È guerra tra la Commissione Ue e l’Agcom sulle tariffe unbundling. Bruxelles ha infatti chiesto all’Authority italiana di ricalcolare i costi dell’accesso alla rete Telecom utilizzando i dati di una società efficiente che gestisce una rete in rame di nuova costruzione. Secondo la Commissione «i prezzi proposti dall’Agcom non tengono conto sufficientemente dei costi commerciali e di manutenzione sostenuti da un operatore efficiente che gestisce una rete in rame di nuova costruzione.

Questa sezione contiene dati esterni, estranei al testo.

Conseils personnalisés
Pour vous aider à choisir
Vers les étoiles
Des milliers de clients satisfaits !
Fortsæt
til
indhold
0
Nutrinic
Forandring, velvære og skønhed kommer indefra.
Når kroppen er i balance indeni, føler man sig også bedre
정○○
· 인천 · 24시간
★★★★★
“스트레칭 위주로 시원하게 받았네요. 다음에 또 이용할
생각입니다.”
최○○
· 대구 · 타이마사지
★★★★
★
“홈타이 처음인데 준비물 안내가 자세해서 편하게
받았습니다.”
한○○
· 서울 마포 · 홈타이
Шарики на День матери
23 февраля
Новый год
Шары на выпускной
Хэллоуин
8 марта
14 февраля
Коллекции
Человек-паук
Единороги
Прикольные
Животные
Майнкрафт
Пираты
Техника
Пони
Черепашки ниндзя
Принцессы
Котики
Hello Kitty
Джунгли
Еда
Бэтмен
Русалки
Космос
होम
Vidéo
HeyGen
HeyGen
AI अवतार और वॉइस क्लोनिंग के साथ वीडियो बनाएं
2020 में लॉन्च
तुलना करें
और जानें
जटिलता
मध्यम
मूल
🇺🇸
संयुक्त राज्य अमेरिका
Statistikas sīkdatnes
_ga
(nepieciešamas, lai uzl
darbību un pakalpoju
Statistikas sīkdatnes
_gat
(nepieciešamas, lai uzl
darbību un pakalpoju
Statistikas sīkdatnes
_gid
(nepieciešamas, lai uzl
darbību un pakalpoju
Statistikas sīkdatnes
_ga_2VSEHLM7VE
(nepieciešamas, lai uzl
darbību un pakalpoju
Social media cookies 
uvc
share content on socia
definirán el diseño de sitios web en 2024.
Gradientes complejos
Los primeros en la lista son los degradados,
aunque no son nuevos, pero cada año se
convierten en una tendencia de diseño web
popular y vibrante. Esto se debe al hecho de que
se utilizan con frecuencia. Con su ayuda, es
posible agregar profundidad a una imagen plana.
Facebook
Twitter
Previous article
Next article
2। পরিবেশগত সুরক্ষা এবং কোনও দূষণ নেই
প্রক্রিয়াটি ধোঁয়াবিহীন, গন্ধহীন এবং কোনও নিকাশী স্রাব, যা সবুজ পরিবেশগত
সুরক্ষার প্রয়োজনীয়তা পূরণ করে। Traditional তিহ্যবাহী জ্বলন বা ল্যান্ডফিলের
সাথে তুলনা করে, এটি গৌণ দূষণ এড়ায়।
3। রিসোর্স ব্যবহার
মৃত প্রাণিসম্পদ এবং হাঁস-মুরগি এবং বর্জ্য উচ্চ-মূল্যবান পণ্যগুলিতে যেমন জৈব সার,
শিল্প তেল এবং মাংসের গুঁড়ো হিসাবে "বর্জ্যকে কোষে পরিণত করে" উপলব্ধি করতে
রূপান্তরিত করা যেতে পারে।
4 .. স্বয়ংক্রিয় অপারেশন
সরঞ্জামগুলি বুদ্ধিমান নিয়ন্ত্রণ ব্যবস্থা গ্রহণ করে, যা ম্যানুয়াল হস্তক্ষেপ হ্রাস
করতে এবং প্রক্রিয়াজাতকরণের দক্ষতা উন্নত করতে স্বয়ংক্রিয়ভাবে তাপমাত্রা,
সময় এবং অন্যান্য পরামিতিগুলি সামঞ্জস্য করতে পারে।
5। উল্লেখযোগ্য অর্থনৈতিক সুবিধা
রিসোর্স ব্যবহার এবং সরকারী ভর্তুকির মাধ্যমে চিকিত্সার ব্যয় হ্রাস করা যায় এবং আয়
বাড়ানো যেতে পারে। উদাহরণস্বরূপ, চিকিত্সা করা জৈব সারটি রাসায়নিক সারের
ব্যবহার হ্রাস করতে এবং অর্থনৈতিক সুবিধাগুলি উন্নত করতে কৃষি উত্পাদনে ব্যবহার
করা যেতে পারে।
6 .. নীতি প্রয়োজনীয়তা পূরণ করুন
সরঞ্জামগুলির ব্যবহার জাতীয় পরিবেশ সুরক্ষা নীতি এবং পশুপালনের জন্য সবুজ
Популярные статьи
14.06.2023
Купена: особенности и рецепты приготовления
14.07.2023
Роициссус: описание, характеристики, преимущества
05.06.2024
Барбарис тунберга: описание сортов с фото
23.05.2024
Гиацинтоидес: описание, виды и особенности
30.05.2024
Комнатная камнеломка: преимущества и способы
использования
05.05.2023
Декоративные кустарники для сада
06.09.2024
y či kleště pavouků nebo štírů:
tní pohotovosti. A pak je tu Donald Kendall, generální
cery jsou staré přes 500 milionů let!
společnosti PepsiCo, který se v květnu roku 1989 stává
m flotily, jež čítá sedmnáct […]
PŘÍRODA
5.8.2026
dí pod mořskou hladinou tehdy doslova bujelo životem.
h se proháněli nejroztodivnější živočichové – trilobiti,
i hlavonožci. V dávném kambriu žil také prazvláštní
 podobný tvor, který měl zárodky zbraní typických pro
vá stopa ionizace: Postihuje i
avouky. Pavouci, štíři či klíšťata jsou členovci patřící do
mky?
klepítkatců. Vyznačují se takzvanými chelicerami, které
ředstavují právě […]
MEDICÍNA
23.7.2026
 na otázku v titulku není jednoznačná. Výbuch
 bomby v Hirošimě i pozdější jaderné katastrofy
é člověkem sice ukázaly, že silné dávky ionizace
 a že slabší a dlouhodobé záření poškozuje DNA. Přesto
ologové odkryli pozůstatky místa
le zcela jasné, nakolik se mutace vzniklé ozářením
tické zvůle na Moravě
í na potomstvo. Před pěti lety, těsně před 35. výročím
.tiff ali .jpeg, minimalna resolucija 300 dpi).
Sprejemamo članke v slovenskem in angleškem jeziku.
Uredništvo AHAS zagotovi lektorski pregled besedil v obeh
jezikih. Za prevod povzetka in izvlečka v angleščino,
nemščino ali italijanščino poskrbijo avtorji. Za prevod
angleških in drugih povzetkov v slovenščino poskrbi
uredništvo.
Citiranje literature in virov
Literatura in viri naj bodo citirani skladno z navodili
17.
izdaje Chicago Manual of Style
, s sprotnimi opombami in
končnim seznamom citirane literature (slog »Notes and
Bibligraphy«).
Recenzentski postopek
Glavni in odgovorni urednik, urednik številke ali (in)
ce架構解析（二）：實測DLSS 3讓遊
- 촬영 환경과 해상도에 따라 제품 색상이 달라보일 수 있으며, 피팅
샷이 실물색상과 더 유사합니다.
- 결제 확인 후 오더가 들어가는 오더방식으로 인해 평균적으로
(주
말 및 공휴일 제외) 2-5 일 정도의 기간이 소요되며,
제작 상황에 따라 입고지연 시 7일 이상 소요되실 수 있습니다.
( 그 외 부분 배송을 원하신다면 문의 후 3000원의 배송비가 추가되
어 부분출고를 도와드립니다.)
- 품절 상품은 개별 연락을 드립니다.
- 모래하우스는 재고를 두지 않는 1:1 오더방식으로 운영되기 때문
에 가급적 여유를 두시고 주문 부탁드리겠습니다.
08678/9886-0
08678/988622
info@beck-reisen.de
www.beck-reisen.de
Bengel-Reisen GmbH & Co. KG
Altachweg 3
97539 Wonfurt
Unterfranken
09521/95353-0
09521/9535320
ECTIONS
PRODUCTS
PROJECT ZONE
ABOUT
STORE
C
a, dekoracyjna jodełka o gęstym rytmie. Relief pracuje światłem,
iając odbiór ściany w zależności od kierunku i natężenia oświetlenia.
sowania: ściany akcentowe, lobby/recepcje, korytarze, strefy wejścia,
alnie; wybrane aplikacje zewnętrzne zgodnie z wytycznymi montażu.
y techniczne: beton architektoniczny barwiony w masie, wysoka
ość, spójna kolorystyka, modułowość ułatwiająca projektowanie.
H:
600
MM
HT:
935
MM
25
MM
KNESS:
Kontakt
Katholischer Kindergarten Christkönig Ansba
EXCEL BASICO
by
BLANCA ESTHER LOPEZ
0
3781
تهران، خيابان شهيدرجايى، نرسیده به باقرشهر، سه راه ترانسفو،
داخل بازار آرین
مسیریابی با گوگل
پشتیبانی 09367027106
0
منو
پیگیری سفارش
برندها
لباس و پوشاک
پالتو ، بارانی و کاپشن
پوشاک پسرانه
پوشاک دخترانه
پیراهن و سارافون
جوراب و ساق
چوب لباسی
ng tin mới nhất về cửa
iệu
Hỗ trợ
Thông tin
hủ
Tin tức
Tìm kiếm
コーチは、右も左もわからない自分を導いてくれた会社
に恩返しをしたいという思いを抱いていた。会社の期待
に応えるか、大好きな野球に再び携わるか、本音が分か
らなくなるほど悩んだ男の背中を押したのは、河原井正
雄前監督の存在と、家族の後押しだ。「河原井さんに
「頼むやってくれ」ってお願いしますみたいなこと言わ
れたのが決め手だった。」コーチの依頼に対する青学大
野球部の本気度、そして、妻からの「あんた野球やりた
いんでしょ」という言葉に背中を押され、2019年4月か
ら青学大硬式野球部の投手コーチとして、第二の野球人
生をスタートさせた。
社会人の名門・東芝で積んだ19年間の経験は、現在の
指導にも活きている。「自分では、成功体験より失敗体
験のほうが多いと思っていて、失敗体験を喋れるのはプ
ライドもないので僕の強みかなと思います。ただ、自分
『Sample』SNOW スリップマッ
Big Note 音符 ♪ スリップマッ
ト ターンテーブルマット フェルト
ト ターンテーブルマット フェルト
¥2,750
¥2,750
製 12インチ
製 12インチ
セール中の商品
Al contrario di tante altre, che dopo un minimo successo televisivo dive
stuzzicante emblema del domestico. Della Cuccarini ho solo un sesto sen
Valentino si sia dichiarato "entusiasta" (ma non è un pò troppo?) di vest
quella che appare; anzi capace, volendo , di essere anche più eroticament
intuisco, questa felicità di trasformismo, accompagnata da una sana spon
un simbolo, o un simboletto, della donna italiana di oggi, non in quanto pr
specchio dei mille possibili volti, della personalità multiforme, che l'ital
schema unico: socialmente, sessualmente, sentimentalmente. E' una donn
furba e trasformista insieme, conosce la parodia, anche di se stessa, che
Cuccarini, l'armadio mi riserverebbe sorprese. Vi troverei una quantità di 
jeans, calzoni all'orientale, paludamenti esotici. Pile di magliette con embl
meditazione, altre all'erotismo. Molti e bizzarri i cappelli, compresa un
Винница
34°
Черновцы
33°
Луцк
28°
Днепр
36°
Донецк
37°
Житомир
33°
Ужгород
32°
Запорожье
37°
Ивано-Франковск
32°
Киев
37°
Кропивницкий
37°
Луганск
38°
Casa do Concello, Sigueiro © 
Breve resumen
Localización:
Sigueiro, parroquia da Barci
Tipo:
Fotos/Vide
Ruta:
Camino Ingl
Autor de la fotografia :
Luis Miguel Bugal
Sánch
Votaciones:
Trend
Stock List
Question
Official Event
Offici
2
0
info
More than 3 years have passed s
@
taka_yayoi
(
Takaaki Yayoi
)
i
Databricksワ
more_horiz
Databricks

Da qui, il rischio che gli operatori alternativi si trovino a dover pagare prezzi più elevati di quelli generalmente esigibili per un accesso di alta qualità a una rete moderna». E il commissario Neelie Kroes ha aggiunto: «Invito l’Agcom a riesaminare il calcolo dei prezzi di accesso a Telecom, applicando in modo coerente il proprio modello per determinare i costi commerciali e di manutenzione». Pronta la risposta dell’Agcom che prenderà una nuova decisione nelle prossime settimane considerando i rilievi mossi dalla commissione europea. «Terremo in massimo conto le osservazioni della commissione europea e prenderemo una decisione finale nelle prossime settimane - ha detto il presidente Corrado Calabrò- La Commissione ha apprezzato il nostro modello e fornito indicazioni per il suo ulteriore affinamento». Ma qual’è il motivo del contendere? L’aumento del canone di unbundling proposto dall’Agcom farebbe passare lo stesso dagli 8,49 cent attuali a 9,48, con tappe intermedie. Un aumento di 99 cent (al 2012) che ha portato i concorrenti (Fastweb, Wind, Vodafone e Tiscali) a fare numerosi viaggi a Bruxelles per convincere l’Ue a bloccarlo. Sotto accusa sono le componenti di costi di manutenzione e commerciali, troppo alte secondo i concorrenti. Di parere diverso Telecom. Per l’ex-monopolista infatti anche a 9,48 i costi di accesso alla rete resterebbero tra i più bassi d’Europa, la cui media è intorno a 9,70 cent.